To be diagnosed is to be taxonomized as pathological, and to be pathologized is to be coopted into the domain of the clinic, where only the expert has the power to comprehend, to describe, and to define. It’s a subtle but pernicious game that establishes power relationships fundamentally through language.

I have never wholly escaped the labels assigned to me over the years. I still at times look at my fingers and see flowers. When my neck refuses to yield to my commands to turn this way or that, I instinctively envision a rigid hollow reed.

It wasn’t until I learned that the name of my condition had been formally changed within the medical establishment that I realized how deeply I had internalized my own diagnostic label(s). I felt, in fact, a deeply emotional but instinctive sense of resistance in learning that Juvenile Rheumatoid Arthritis had suddenly “become” Juvenile Idiopathic Arthritis. The knowledge came with a surprising, almost absurd sense of panic, as if my identity had been threatened.
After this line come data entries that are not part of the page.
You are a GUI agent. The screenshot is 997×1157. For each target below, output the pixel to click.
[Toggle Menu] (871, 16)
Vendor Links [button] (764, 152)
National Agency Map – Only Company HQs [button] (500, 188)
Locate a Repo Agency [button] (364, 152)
Without JRA, who am I?

And what is more troubling is that such questions, such moments of existential confusion, came to me not as a child, not as a teenager still developing a sense of self. I was a grown woman. Not only that, I was a scholar, with a PhD in English, more than a decade of teaching writing, and nearly 20 years of studying both language and it relationship to disability. Yet those questions came unbidden, that sense of discomfiture arose from a visceral place.

The language of diagnosis is intimate and powerful. It all too often defines and circumscribes one’s place in society, in the community, in the power/knowledge structures through which our modern world operates.  But it also shapes our sense of self, who and how we are in the world. And thus, it is the point where resistance must begin, where counternarratives must emerge. For every diagnostic label attached to a living, breathing, autonomous human being there must be a counter-descriptor, derived from, for, and by the person themselves. And that self-narrative must supersede all others, including and in particular the now superordinate language of the clinic.
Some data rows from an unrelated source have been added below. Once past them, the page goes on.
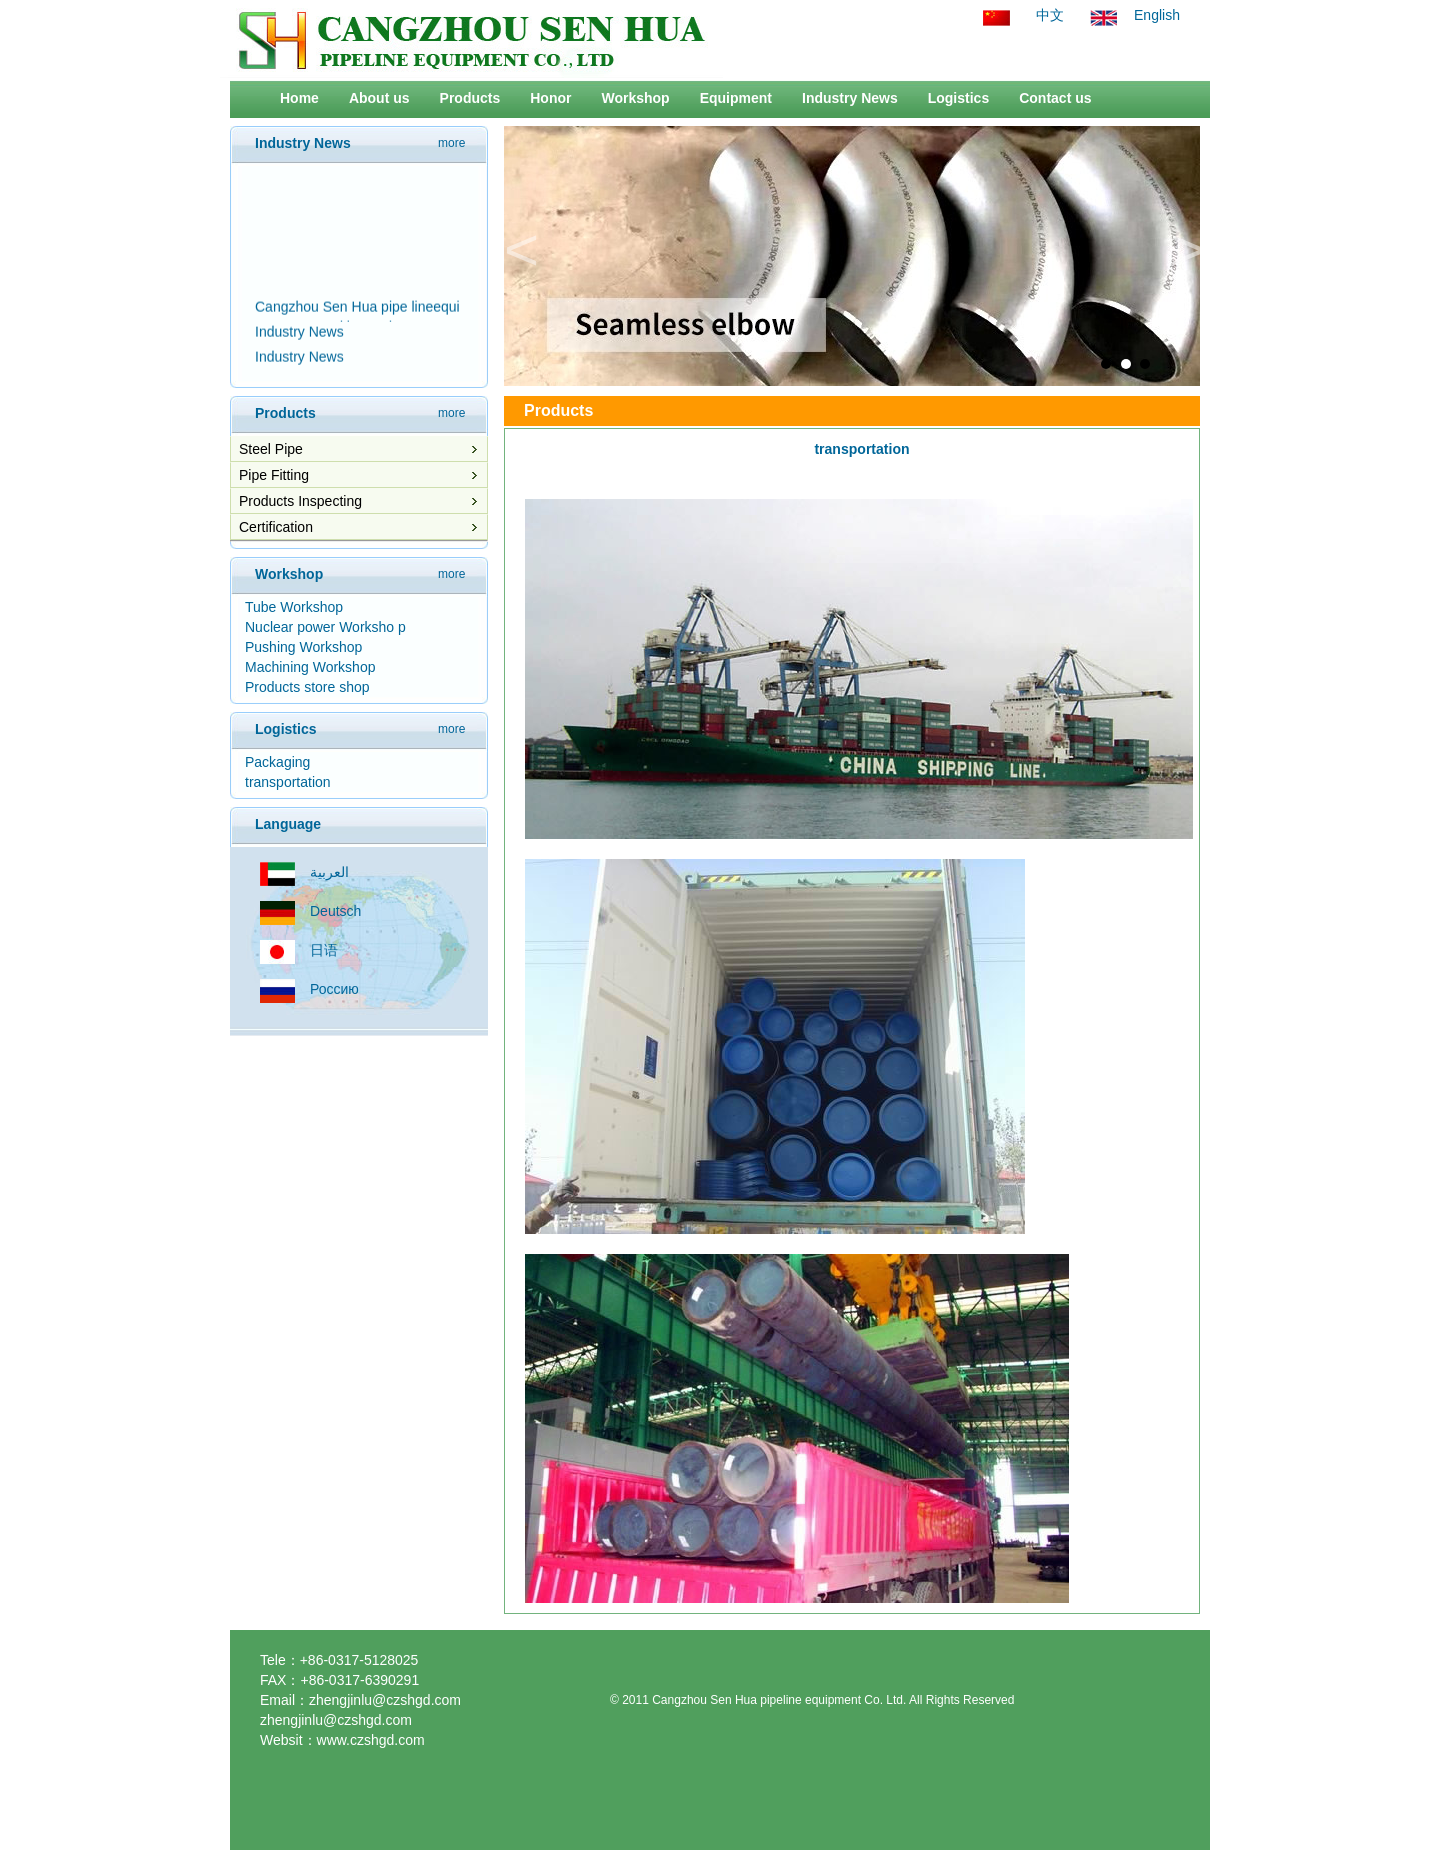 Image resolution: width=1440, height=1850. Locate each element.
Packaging (277, 762)
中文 (1050, 15)
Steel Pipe (271, 449)
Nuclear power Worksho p (325, 627)
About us (379, 98)
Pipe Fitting (274, 475)
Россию (334, 989)
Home (299, 98)
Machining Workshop (310, 667)
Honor (550, 98)
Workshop (635, 98)
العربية (329, 872)
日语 (324, 950)
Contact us (1055, 98)
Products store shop (307, 687)
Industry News (850, 98)
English (1157, 15)
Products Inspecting (300, 501)
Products (470, 98)
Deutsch (335, 911)
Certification (276, 527)
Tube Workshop (294, 607)
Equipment (736, 98)
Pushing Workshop (303, 647)
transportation (288, 782)
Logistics (958, 98) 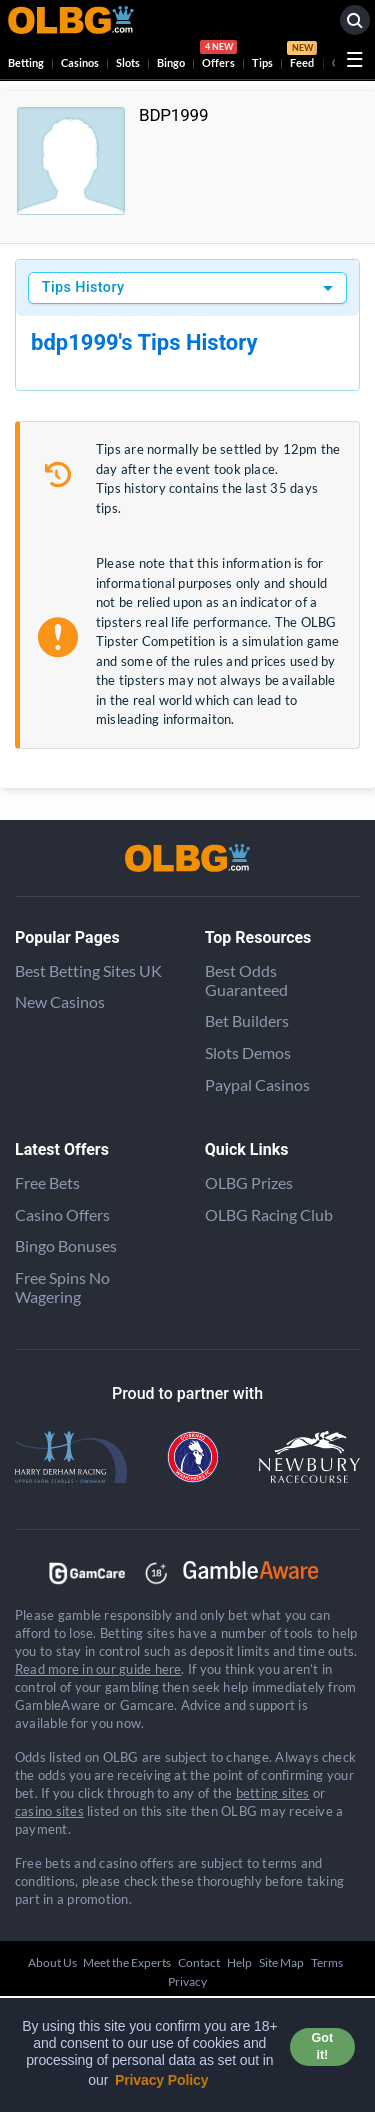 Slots (128, 62)
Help (239, 1962)
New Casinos (60, 1001)
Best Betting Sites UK (88, 970)
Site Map (281, 1962)
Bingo (171, 62)
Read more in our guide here (98, 1669)
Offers (218, 57)
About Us (52, 1962)
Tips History (83, 287)
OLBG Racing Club (269, 1214)
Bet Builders (247, 1020)
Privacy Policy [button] (162, 2080)
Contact (199, 1962)
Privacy (187, 1981)
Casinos (80, 62)
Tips (262, 62)
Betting (26, 62)
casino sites (49, 1811)
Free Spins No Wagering (62, 1287)
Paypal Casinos (257, 1084)
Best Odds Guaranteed (246, 980)
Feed (302, 57)
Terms (327, 1962)
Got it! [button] (322, 2046)
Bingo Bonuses (66, 1245)
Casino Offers (62, 1214)
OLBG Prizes (249, 1182)
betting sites (273, 1793)
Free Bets (47, 1182)
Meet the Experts (127, 1962)
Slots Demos (248, 1052)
And yet, a caveat: I do not propose that we abandon the language of the clinic. Understanding illness and injury and ensuring quality of care depends upon a standard and efficient discourse among caregivers. But it is imperative that the discourse of the patient neither be excluded nor subordinated.
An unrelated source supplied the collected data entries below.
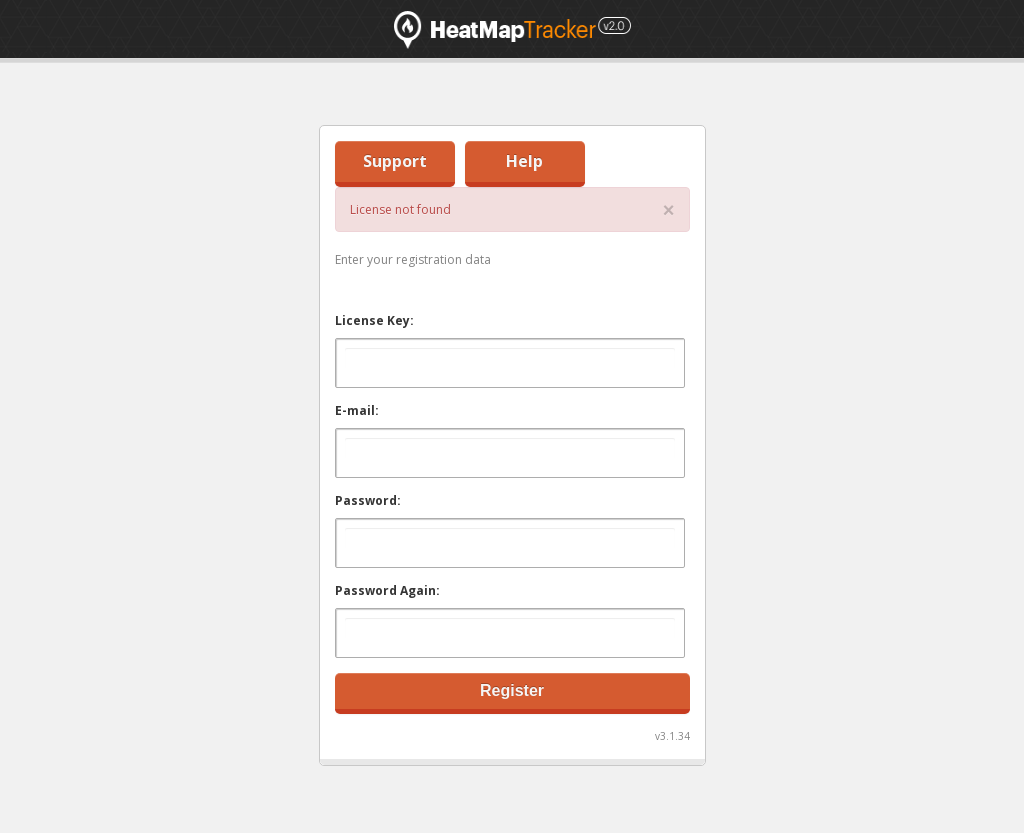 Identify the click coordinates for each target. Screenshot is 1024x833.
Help (524, 161)
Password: (368, 500)
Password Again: (387, 590)
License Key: (374, 320)
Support (395, 161)
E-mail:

Therapeutic models, whatever their stripe, must privilege patient-directed discourse. Opportunities for self-narrative must be integrated into treatment strategies, whether in the form of writing therapy–without or without the mediation of an assistant– oral storytelling, or some other form of self-expression. Patient-driven discourse must inform the clinical encounter, not in the standard format of the clinician-directed case history and medical narrative but in the idiosyncratic forms through which the patient chooses to narrate, describe, and discuss their embodied experience. And this is a skill that clinicians must be trained in during medical school, lest they never learn to appreciate the harm that diagnostic labels can inflict. And in conjunction with this, the self-narratives of persons with disabilities, outside of the familiar and exploitative binary of the trauma porn/supercrip genres, must flood our classrooms, our community, and our mass communications.

Only in this way will persons with disabilities be heard…in the clinic, in the community, in the media. And it must begin immediately, before diagnostic labels start to be internalized by those at whom they are directed. The sooner persons with disabilities assume power over the language of our embodied experience, the more quickly the language of the clinic will lose its power over us.